Citizenship scheme creates new class of priority migrants
Human rights foundation Aditus says IIP sends message that migrants living and working in Malta will not be granted citizenship for their contributions
A human rights NGO has pointed out the discrimination at play when citizenship-by-investment schemes are enacted without proper rights for migrants and refugees living and working in Malta.
Aditus director Neil Falzon said today the Individual Investor Programme, that will offer a fast-track naturalisation for €650,000, said the new amendments to the Maltese Citizenship Act were reinforcing a "negative message to migrant and refugee communities living in Malta."
Falzon said that as a human rights NGO, aditus foundation would not assess the desirability or otherwise of the citizenship scheme. "We have intentionally refrained for issuing a public statement in view of the highly politicised tone of the relevant discussions...
"This is not our remit [but] the new scheme further emphasizes the 'unworthiness' of migrants and refugees who, for years, have been contributing to Maltese society in several ways by paying taxes and social security contributions, being employed in Maltese companies, establishing their own business ventures, engaging in social activities with Maltese people and generally doing their utmost to integrate into what is, ultimately, an extremely challenging environment for them to integrate in," Falzon said.
"By exclusively emphasising financial contributions of migrants, the government directly informs all these migrants and refugees that Malta is not and will probably never be a place they can call home."
The naturalization of migrants in Malta remains at the discretion of the minister for home affairs, irrespectively of their duration or affinity with Maltese society.
"We are also concerned at the lack of procedural transparency in the application and review process, and it consequential potential lack of procedural guarantees," Falzon said of the IIP, which will not be publishing names of those awarded citizenship against a €650,000 donation.
"Malta's citizenship legislation is already based on blatant arbitrariness, with full discretion in the hands of the Minister for Home Affairs and National Security and no effective remedies available to migrants whose citizenship applications are rejected. We feel that placing this new procedure in the hands of a private company merely further emphasizes this absence of transparency and accountability," Falzon said, referring to exclusive concessionaire Henley & Partners, which will promote the scheme and carry out due diligence on applicants.

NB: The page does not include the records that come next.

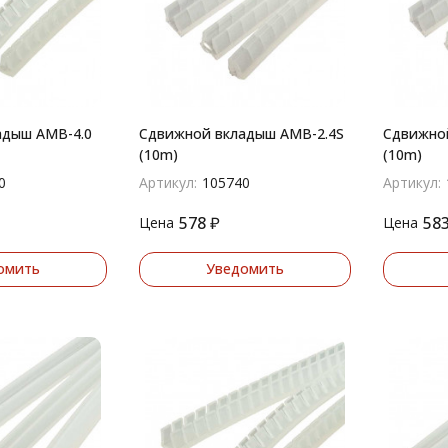
адыш AMB-4.0
Сдвижной вкладыш AMB-2.4S
Сдвижно
(10m)
(10m)
0
Артикул:
105740
Артикул:
578
₽
58
Цена
Цена
омить
Уведомить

Falzon also said Malta has consistently refused to sign and ratify the 1954 Convention relating to the Status of Stateless Persons and the 1961 Convention on the Reduction of Statelessness. "We are concerned at statements relating to the withdrawal of legitimately granted citizenship as such actions, especially where politically-motivated and outside any objective legal regime, could lead to individuals and families being stateless, lacking the protection of any state."